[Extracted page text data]
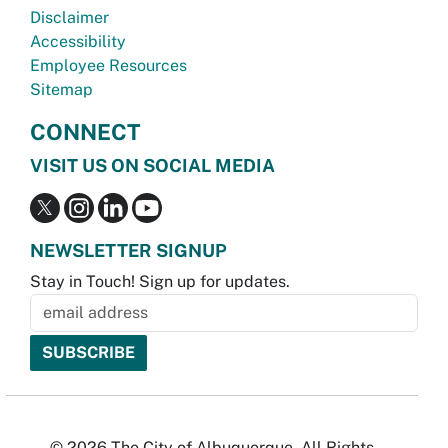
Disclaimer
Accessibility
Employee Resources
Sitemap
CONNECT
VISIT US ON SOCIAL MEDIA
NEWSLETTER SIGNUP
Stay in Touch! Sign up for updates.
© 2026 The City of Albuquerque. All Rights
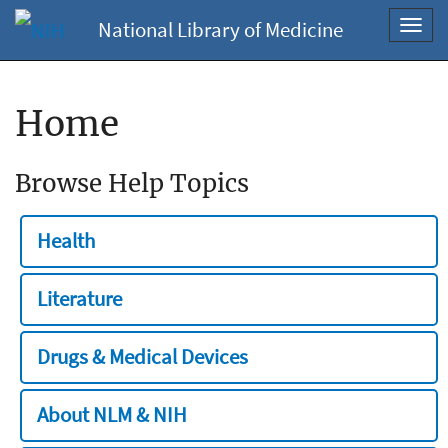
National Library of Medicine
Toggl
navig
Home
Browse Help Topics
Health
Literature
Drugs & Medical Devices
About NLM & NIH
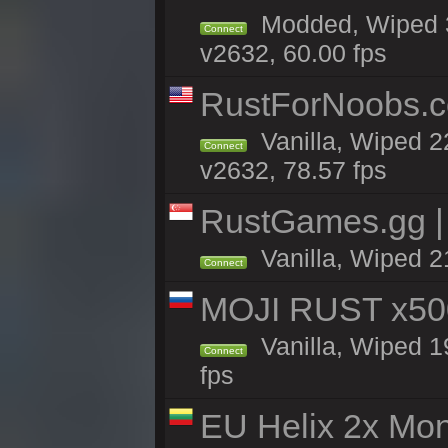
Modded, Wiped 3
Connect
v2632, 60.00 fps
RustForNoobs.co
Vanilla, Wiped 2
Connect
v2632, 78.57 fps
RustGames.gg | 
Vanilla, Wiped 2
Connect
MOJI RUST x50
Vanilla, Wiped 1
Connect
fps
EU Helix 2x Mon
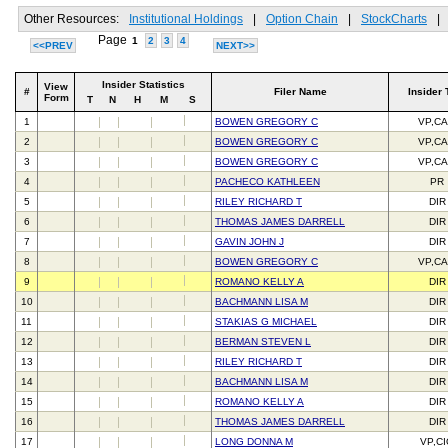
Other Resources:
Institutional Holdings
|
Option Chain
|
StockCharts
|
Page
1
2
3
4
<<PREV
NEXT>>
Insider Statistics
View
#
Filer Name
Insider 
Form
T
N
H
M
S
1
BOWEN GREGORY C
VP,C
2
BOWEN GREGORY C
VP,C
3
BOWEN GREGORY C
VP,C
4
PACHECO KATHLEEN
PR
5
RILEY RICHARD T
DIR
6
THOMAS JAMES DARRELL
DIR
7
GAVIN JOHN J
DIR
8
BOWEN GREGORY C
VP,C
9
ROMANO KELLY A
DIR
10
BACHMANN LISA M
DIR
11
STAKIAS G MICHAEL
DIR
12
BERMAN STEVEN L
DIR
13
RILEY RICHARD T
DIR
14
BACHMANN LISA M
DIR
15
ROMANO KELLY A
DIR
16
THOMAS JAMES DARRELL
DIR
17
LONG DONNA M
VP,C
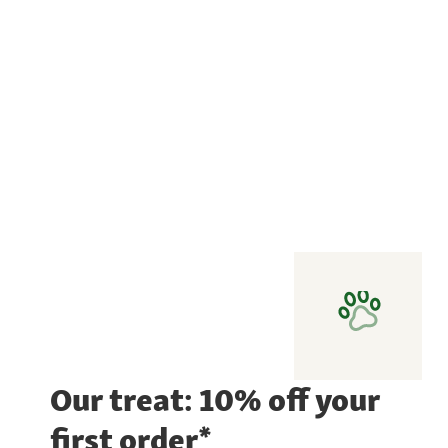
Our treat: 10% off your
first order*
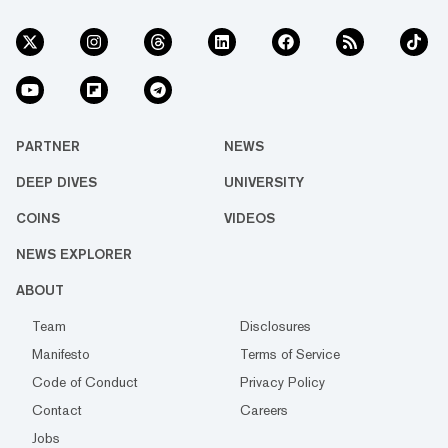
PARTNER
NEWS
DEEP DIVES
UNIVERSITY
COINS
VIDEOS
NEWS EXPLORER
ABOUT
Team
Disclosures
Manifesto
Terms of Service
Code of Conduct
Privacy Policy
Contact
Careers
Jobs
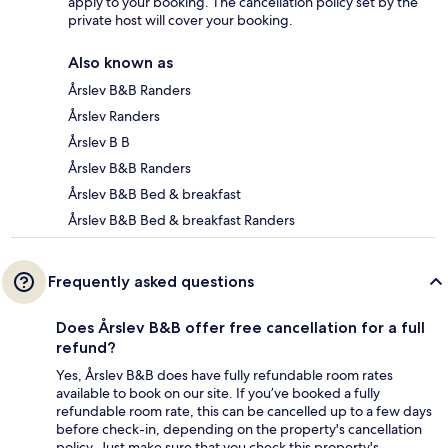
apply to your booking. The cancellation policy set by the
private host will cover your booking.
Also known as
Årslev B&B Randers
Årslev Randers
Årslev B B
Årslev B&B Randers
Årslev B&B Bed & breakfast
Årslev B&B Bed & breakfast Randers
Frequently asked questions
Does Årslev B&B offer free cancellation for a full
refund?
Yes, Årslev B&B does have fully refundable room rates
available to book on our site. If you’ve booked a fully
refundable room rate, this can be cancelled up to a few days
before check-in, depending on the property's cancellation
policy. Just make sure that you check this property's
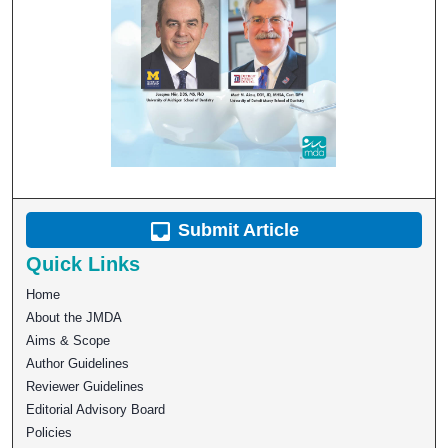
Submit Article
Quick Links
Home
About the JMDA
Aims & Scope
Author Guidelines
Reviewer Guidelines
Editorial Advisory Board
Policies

THE TASK: A verbatim copy is needed of the lines running from the line with "policy. Just make" to the end of the data above, both included. Keep the pictures out of it.

SOLVED EXERCISE:
policy. Just make sure that you check this property's
Submit Article
Quick Links
Home
About the JMDA
Aims & Scope
Author Guidelines
Reviewer Guidelines
Editorial Advisory Board
Policies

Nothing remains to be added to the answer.